The United States Code provides, in relevant part:
All persons within the jurisdiction of the United States shall have the same right in every State and Territory to make and enforce contracts, to sue, be parties, give evidence, and to the full and equal benefit of all laws and proceedings for the security of persons and property as is enjoyed by white citizens.42 U.S.C. § 1981(a). The Second Circuit has explained that "this section . . . outlaws discrimination with respect to the enjoyment of benefits, privileges, terms, and conditions of a contractual relationship, such as employment, . . . and is applicable to a plaintiff complaining of discrimination during an employment period." Patterson v. County of Oneida, 375 F.3d 206, 224-225 (2004).

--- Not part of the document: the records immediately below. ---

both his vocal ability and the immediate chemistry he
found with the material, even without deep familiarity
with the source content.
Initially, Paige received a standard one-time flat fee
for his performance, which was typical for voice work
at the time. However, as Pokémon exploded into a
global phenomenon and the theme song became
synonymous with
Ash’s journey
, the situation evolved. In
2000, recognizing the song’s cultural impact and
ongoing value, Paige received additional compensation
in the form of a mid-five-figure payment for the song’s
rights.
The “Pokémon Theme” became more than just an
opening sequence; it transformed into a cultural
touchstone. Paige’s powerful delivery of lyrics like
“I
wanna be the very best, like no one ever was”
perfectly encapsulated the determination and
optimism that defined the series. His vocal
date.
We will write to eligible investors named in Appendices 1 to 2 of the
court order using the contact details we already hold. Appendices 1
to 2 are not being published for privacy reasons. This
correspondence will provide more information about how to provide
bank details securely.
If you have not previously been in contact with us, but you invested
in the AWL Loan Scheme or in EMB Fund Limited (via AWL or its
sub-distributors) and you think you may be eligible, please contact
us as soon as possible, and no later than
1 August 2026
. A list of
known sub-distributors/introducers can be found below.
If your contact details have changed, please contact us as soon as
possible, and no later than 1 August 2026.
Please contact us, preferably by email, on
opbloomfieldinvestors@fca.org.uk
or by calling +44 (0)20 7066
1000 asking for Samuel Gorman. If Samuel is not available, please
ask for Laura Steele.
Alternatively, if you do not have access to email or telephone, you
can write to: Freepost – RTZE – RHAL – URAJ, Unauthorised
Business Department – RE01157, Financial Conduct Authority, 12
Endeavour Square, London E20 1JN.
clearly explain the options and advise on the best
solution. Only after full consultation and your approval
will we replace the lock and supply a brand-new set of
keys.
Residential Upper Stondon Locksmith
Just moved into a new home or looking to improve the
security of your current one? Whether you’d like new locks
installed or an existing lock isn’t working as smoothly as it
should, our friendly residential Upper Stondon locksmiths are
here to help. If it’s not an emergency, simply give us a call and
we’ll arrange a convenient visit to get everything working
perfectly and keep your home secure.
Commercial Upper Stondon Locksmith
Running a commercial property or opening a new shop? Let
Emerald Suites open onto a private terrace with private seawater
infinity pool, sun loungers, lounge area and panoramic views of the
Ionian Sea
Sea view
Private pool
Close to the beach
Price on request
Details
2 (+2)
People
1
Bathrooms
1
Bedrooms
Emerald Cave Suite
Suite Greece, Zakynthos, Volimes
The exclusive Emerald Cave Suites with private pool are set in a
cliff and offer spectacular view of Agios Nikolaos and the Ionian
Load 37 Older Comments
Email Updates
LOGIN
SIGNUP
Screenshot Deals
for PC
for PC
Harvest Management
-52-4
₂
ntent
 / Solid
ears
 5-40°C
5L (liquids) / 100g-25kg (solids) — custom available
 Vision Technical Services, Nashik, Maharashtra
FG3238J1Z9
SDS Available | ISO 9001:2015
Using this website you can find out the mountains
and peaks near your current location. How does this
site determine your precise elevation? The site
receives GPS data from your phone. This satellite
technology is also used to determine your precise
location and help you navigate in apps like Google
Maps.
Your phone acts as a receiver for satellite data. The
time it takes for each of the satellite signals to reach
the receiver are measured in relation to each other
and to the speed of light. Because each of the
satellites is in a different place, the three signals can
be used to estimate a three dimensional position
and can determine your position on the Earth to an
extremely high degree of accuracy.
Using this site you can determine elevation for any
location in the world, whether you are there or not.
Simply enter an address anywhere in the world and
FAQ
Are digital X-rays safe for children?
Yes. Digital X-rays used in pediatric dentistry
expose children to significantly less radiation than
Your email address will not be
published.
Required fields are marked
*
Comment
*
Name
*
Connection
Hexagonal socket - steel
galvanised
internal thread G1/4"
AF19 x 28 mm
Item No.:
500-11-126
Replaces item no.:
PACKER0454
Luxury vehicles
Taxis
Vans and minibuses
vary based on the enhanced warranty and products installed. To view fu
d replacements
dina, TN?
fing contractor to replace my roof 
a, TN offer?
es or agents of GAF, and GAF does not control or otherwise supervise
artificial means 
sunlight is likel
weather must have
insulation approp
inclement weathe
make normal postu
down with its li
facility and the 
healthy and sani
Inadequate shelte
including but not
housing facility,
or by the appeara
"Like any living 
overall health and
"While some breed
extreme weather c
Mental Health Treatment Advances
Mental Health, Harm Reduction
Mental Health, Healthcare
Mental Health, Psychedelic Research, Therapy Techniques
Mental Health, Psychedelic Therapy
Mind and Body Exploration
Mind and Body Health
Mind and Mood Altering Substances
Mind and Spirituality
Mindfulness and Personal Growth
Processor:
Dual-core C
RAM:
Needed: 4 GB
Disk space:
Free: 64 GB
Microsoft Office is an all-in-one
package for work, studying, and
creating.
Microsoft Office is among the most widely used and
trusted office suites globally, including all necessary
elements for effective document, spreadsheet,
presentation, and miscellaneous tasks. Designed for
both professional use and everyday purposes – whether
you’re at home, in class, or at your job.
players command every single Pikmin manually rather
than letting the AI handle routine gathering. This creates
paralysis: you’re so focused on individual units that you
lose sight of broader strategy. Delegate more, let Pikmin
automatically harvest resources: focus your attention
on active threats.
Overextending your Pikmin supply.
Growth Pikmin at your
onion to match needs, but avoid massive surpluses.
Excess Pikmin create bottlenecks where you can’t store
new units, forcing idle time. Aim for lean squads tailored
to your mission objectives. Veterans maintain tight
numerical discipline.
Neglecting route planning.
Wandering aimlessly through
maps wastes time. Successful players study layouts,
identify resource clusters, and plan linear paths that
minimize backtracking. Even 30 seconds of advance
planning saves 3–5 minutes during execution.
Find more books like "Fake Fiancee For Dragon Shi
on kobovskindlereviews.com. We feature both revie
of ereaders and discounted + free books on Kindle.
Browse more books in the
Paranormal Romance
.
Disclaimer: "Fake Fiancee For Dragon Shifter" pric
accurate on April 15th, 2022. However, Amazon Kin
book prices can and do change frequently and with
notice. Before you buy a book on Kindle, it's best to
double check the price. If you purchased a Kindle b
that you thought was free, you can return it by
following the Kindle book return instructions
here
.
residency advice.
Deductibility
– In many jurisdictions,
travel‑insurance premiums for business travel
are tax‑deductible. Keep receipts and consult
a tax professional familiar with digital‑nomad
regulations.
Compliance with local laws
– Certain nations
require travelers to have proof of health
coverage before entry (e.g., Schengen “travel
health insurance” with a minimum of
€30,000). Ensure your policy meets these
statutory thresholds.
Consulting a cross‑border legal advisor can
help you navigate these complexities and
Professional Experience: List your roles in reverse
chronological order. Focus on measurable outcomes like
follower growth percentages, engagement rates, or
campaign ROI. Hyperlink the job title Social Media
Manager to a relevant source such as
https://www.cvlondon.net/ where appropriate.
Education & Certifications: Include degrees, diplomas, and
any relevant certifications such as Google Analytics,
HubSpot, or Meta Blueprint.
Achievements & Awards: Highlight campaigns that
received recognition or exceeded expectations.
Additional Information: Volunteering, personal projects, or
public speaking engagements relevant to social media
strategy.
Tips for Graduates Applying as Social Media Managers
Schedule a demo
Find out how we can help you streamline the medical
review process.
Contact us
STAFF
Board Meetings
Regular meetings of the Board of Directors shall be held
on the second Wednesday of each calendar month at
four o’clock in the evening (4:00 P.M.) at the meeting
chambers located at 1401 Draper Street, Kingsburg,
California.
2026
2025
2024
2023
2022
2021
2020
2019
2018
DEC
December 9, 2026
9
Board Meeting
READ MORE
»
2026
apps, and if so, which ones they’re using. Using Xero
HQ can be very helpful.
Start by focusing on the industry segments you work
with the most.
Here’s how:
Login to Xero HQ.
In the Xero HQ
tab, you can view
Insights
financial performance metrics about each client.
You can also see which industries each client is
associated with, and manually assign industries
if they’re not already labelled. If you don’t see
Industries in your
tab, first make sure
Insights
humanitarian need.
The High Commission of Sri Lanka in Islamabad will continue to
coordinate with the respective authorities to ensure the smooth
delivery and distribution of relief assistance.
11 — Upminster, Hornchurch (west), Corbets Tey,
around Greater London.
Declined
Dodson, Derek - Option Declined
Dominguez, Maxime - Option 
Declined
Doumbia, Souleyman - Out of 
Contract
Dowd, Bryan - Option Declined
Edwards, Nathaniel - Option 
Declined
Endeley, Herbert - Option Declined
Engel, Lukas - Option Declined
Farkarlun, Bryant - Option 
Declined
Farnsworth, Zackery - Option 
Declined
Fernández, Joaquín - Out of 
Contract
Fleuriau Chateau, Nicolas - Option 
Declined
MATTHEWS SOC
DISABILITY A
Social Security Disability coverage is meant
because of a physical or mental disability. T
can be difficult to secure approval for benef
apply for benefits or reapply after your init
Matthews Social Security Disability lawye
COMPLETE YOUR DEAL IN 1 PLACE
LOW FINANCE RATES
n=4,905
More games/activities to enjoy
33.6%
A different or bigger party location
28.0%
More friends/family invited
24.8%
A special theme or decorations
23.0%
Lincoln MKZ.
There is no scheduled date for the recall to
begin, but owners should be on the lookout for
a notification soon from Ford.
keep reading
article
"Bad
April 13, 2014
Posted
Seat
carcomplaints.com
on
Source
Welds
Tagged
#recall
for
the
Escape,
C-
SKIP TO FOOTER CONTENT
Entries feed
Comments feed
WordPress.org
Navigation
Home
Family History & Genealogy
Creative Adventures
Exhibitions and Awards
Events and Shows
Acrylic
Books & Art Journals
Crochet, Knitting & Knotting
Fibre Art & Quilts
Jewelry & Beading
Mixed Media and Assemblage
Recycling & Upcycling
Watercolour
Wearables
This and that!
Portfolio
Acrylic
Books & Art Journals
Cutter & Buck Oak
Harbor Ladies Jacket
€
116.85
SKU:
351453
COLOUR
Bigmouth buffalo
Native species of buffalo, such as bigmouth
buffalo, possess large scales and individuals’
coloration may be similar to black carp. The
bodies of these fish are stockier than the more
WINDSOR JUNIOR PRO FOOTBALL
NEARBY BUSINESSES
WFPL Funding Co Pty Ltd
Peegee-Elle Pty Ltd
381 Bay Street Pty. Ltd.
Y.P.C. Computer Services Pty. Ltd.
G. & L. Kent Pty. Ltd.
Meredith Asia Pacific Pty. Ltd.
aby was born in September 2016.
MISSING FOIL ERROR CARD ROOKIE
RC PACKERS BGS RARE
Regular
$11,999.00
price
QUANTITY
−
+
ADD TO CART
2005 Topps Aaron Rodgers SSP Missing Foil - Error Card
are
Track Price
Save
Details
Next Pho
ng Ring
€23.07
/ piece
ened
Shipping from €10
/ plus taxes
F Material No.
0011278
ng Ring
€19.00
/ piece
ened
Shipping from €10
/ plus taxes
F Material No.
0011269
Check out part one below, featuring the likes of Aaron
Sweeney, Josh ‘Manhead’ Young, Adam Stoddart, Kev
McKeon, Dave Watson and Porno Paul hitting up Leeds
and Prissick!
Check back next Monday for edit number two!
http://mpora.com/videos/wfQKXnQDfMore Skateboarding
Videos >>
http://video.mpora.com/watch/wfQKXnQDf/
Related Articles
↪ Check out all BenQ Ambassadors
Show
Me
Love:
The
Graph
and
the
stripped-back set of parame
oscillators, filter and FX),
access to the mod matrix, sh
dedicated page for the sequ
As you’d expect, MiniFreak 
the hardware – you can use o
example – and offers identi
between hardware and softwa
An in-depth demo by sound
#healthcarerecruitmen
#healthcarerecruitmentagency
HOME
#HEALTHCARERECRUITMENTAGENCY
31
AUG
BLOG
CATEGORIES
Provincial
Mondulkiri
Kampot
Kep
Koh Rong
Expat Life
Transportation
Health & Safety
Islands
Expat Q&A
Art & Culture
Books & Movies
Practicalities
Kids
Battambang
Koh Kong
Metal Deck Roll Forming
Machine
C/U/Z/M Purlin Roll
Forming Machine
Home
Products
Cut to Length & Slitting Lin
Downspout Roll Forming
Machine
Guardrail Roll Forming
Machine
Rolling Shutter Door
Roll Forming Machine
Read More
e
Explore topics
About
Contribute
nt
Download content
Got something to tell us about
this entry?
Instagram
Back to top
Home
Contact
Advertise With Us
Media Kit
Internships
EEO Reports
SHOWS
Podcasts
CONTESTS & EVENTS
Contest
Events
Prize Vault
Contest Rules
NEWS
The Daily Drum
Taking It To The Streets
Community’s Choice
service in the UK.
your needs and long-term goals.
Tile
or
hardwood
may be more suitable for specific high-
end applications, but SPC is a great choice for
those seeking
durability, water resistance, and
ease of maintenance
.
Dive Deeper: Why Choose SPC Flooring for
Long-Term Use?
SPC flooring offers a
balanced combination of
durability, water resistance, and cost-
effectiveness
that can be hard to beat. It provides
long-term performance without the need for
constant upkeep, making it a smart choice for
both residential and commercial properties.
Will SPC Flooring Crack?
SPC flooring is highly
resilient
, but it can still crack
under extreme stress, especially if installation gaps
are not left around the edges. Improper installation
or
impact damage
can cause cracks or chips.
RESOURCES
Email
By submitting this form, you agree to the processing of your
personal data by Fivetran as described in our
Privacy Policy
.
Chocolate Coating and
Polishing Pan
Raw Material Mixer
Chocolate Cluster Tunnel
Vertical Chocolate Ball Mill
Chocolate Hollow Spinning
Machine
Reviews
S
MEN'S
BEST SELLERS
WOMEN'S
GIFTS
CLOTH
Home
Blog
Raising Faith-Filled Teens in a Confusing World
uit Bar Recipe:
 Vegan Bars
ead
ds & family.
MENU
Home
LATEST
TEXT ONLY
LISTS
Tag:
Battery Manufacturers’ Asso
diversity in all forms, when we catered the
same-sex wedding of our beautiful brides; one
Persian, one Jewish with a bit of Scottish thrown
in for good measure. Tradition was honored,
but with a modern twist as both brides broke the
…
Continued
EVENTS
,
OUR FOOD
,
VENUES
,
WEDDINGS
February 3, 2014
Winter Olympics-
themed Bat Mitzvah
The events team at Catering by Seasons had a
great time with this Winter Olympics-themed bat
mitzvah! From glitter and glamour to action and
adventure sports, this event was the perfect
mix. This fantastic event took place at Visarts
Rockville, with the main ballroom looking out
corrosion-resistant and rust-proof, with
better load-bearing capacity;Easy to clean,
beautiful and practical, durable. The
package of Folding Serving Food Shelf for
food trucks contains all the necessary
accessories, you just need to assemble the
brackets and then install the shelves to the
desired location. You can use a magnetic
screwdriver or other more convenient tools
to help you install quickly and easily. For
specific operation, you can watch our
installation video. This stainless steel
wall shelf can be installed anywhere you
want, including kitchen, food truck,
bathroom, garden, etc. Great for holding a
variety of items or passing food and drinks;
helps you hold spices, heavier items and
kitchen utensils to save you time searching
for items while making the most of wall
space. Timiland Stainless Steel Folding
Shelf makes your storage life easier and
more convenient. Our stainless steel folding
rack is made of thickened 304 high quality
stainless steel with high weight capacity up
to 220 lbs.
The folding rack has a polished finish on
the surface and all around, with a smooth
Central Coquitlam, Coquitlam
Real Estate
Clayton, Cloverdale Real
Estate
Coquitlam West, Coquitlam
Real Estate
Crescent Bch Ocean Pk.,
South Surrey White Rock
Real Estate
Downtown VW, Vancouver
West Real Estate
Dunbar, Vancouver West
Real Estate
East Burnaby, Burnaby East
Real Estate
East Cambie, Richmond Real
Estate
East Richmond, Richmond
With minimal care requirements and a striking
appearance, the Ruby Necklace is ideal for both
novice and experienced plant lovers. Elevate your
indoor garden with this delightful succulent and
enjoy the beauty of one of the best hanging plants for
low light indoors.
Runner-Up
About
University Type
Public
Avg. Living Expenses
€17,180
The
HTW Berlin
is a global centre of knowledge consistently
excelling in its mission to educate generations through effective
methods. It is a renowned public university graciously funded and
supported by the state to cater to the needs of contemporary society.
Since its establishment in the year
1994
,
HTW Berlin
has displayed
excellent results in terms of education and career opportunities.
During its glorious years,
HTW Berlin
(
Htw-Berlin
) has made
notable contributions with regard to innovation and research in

In McDonnell Douglas Corp. v. Green, 411 U.S. 792 (1973), the United States Supreme Court provided a burden-shifting analytic framework for determining when a 42 U.S.C. § 1981 cause of action exists. See Patterson v. McLean Credit Union, 491 U.S. 164, 186 (1989) (applying McDonnell Douglas analysis to cause of action based upon 42 U.S.C. § 1981). To establish a claim under 42 U.S.C. § 1981, a plaintiff must first establish a prima facie case by alleging certain facts. McDonnell Douglas Corp., 411 U.S. at 802.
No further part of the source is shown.